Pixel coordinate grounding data
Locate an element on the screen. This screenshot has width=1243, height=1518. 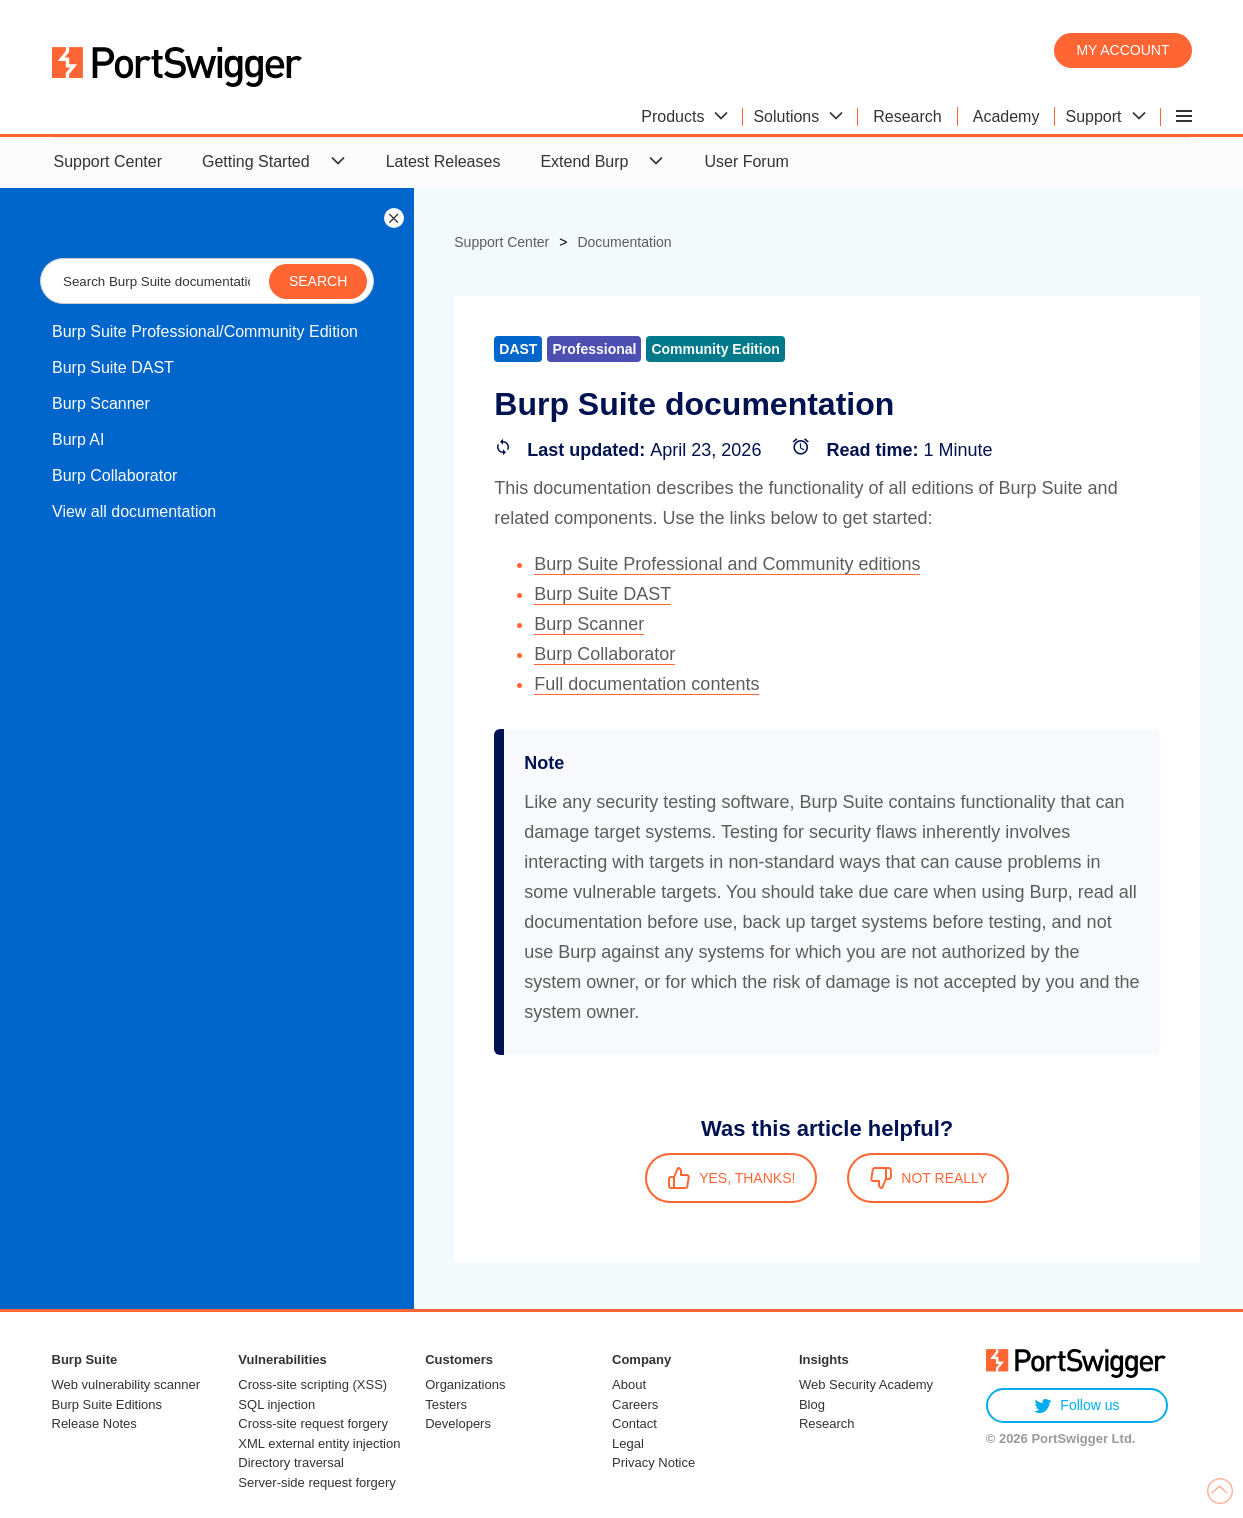
SQL injection is located at coordinates (276, 1404).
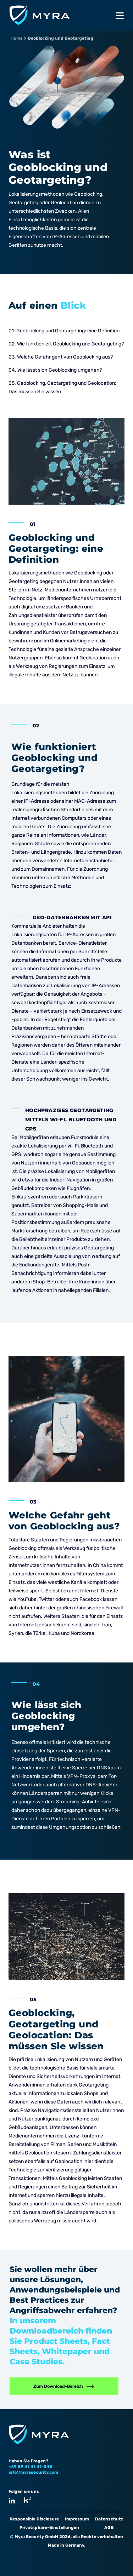  What do you see at coordinates (109, 2519) in the screenshot?
I see `Datenschutz` at bounding box center [109, 2519].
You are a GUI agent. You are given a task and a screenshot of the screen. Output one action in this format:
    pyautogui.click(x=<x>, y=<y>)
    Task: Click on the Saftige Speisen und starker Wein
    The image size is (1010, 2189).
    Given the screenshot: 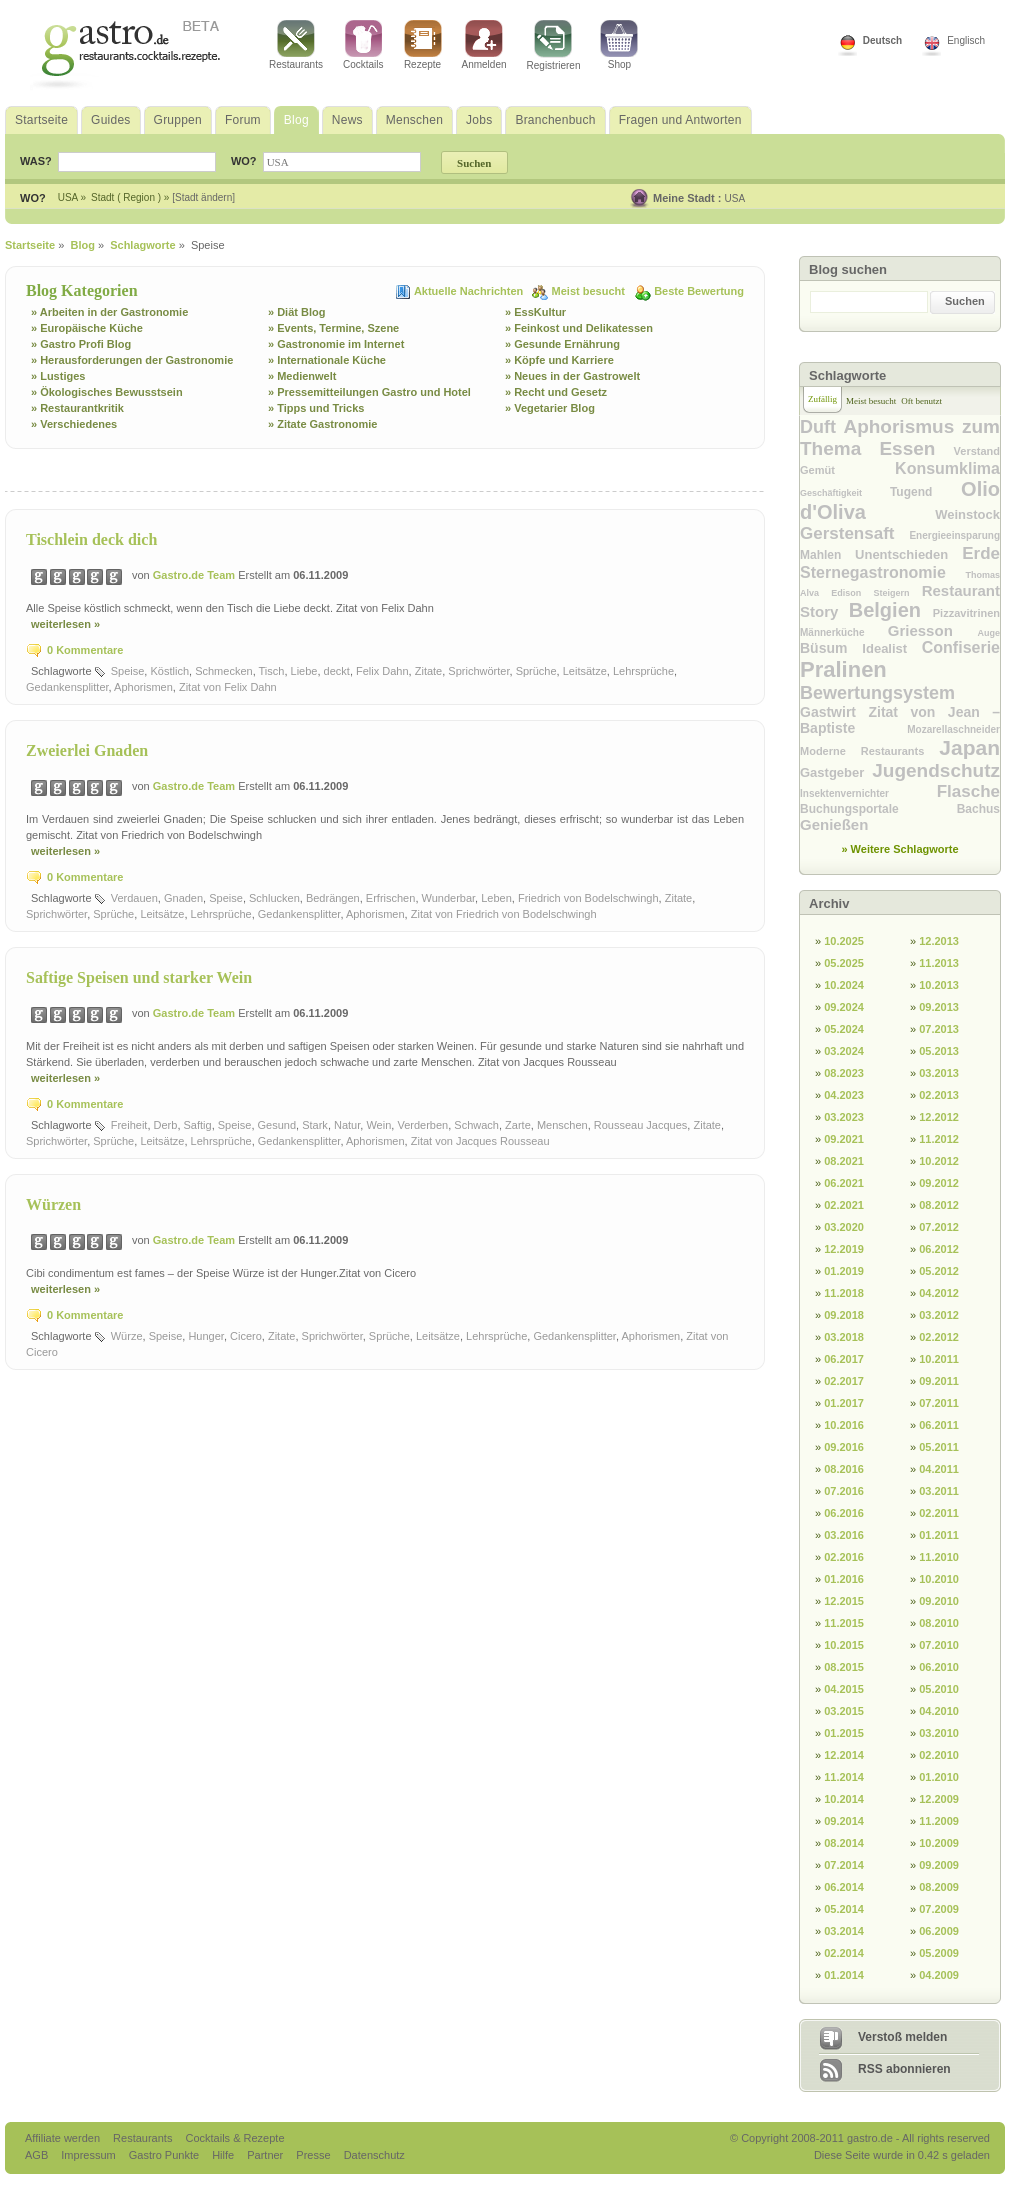 What is the action you would take?
    pyautogui.click(x=139, y=977)
    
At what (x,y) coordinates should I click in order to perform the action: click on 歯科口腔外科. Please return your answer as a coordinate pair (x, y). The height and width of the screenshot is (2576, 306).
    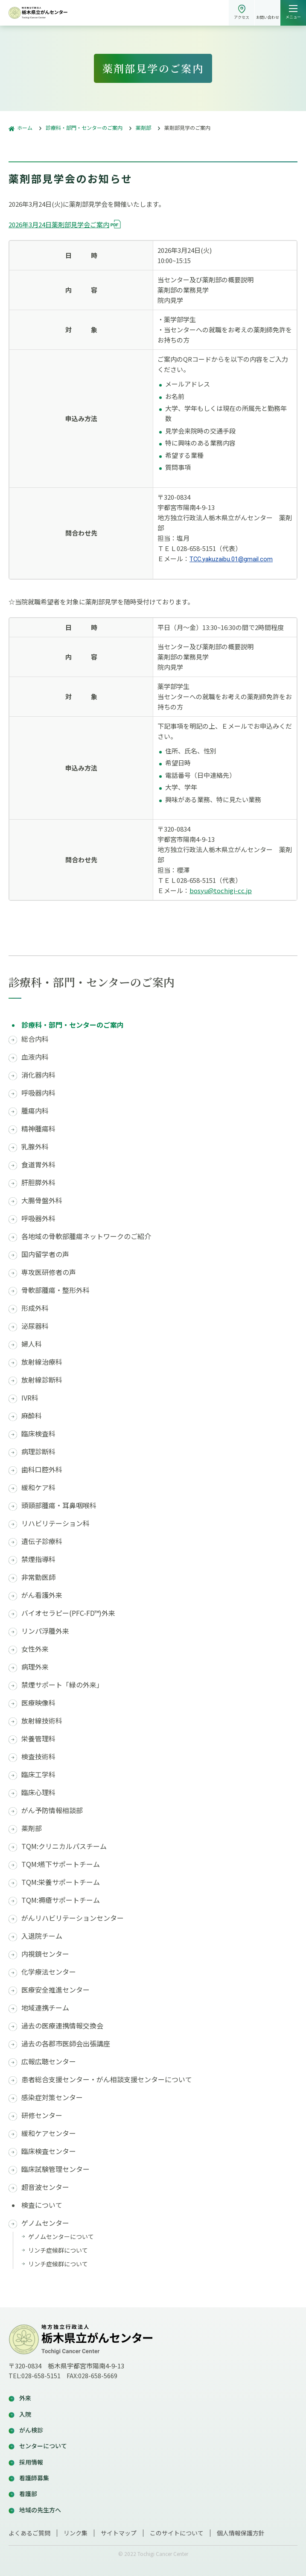
    Looking at the image, I should click on (41, 1469).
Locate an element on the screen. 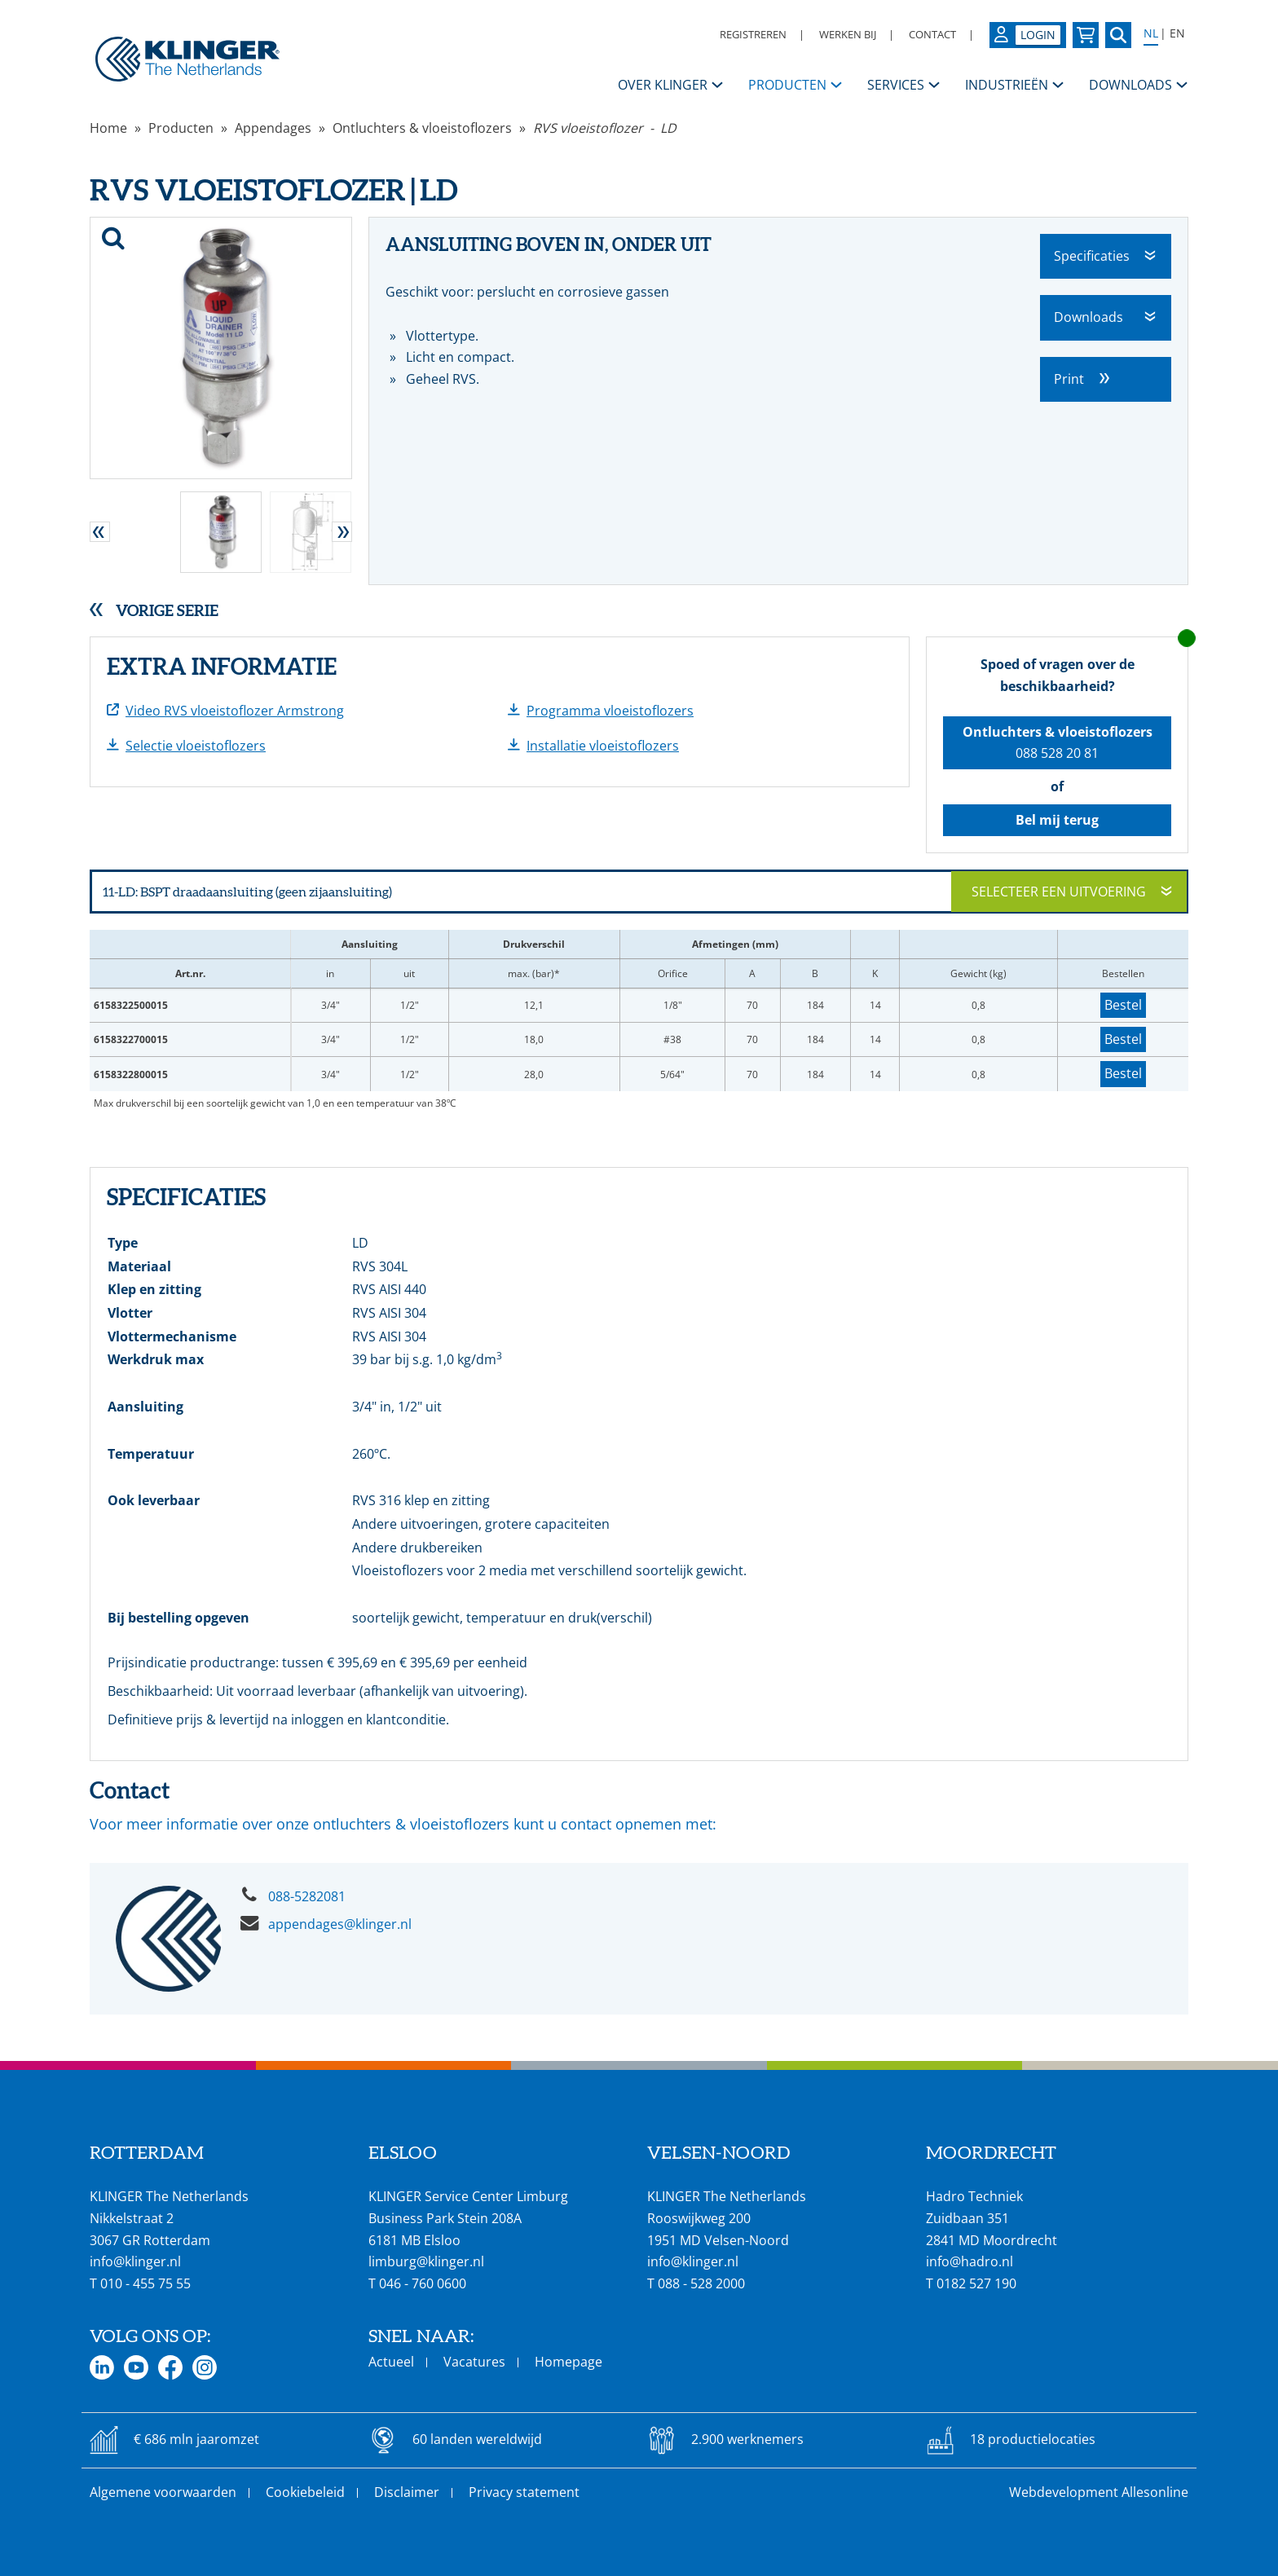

§ Work to be completed:
The reply should hold only the lines from the first line of the records above through the line containing "You are a GUI", copied exactly and without pictures.

§ Result for this task:
Locate an element on the screen. This screenshot has width=1243, height=1518. 
SQL injection is located at coordinates (276, 1404).
  What do you see at coordinates (109, 2519) in the screenshot?
I see `Datenschutz` at bounding box center [109, 2519].
You are a GUI agent. You are given a task and a screenshot of the screen. Output one action in this format:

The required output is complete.